[PROVIDED DATA Boundary: Start]

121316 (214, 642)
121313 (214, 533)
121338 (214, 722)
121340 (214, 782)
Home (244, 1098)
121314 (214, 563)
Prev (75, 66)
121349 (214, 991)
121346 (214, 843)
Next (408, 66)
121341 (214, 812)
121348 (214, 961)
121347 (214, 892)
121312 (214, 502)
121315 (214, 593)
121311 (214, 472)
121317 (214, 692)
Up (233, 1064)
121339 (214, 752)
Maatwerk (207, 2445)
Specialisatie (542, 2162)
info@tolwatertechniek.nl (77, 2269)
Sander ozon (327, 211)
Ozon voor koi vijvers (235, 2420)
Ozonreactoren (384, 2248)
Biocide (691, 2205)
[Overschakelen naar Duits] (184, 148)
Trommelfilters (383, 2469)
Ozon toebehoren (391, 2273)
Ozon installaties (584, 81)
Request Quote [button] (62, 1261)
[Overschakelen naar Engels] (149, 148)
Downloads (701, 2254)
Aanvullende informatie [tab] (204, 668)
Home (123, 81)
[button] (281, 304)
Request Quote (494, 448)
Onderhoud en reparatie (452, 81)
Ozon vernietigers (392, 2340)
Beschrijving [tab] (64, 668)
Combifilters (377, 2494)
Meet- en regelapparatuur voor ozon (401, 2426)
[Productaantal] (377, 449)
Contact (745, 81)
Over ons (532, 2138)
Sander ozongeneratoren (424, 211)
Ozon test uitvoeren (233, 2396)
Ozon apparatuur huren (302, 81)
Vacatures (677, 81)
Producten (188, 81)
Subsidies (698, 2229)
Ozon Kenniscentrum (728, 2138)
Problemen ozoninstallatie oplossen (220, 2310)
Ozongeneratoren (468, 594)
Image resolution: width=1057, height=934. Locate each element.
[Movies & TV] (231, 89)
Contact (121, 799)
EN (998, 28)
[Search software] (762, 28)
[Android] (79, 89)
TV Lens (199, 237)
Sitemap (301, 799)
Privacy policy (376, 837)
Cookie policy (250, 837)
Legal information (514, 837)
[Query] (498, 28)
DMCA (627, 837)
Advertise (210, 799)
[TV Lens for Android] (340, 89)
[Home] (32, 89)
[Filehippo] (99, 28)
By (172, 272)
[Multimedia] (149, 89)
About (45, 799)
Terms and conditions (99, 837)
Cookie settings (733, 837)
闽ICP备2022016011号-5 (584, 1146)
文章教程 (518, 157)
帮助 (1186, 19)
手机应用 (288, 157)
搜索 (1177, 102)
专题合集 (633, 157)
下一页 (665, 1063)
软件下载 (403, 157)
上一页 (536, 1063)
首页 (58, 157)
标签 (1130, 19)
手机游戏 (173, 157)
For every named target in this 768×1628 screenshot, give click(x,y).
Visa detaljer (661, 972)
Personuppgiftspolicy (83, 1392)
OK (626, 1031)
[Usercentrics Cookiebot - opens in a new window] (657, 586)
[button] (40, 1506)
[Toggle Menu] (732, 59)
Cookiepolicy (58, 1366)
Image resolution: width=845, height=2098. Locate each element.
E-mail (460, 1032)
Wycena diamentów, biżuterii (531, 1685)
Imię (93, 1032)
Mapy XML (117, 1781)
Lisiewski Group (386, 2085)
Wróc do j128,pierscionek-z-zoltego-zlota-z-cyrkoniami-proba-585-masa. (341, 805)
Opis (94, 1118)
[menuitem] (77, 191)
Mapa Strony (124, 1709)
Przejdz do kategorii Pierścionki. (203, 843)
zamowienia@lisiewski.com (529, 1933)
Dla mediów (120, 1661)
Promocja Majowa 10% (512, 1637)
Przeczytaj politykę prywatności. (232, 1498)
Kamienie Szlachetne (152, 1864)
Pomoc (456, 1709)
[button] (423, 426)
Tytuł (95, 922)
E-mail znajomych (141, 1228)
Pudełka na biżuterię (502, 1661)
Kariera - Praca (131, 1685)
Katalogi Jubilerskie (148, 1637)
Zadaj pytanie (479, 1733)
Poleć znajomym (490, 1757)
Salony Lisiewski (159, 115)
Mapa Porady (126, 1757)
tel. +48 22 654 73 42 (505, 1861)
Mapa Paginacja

[PROVIDED DATA Boundary: End]

• TASK OBJECTIVE
Search the data and copy each line containing "height".

• WRITTEN ANSWER
Image resolution: width=1057, height=934. Locate each element.
Image resolution: width=845, height=2098. Locate each element.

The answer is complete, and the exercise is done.